As with the non-nukes, there is a lot of cross-resistance among the protease inhibitors despite different patterns of drug resistance among them. For this reason many specialists once believed that people with HIV may have only one shot at taking a protease inhibitor. With the introduction of Kaletra (lopinavir/ritonavir) and the increased usage of dual protease combinations, this may no longer be true. The protease inhibitors also have poor penetration into the cerebral spinal fluid (CSF), although again, the clinical benefits of this are unclear. Crixivan (indinavir) has the highest penetration of CSF of all the protease inhibitors. The PIs are highly protein bound. This means they are attached to proteins in the bloodstream. It is unbound drug that is active (gets absorbed), so the higher the protein binding the less drug is available to work. This creates a bioavailability problem. Protein binding, bioavailability, and metabolism in the liver (which can cause drug interactions with other drugs metabolized in the liver) all can lower the concentration of protease inhibitors in the body. However, most people achieve adequate drug levels at the doses prescribed. Some clinics are now using Therapeutic Drug Monitoring (TDM) to measure how much drug is available in your blood. At some time in the future, we may be ready to prescribe "Designer Drugs" and customize doses of drugs for each individual.
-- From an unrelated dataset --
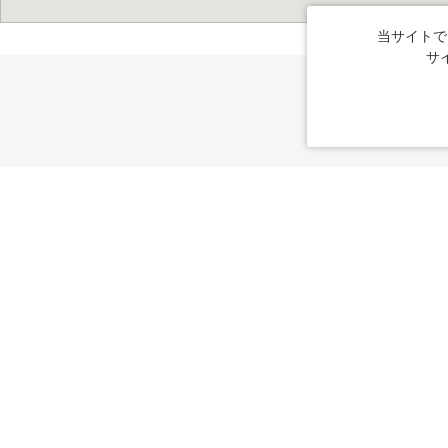
当サイトで
サ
Some HIV drugs will require closer monitoring, and sometimes dose reductions, to decrease the risk of side effects or toxic levels of drugs in the blood. Other HIV drugs can have the opposite effect, and may require increase in dosage in order to achieve adequate blood levels. Liver disease such as hepatitis, inherited deficiencies in the CYP genes, and multiple medications can cause problems with drug metabolism. Doctors use information on how drugs affect the different CYP450 enzymes (there are more than three hundred of them) to help determine which drugs to use in combination therapy and the doses to be used.
See Positively Aware 2001 Drug Guide for a complete listing of currently available HIV antivirals.
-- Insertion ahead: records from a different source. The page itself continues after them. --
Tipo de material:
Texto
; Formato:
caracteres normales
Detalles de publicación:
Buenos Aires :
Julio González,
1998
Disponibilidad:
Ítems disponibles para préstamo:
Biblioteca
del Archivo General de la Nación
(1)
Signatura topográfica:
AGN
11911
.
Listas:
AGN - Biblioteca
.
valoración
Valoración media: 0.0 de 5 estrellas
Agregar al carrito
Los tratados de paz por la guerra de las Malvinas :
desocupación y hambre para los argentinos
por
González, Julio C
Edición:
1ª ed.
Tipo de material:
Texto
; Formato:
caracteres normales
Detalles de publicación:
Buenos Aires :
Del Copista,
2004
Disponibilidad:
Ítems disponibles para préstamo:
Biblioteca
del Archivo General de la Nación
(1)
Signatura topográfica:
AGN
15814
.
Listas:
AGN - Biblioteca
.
Quick TipsDoctors are often difficult to get a hold of. A pharmacist who is knowledgeable in HIV/AIDS can help you take your medications correctly. Take a list of current medications with you to the doctor's office and to the pharmacy. This helps avoid potential drug interactions when getting new meds. Also tell the pharmacist about over-the-counter medications that you take, vitamins and herbal supplements, and drugs you may receive from other pharmacies. Those folded-up, tiny-lettered package inserts that come with medications explain many issues affecting therapy, such as how that particular drug works, its known interactions with other drugs, and results from clinical trials. Save those inserts for future reference (such as when serious side effects start to hit). Know the names of your drugs and the correct doses. This will help you understand the doctor and pharmacist when discussing your treatment.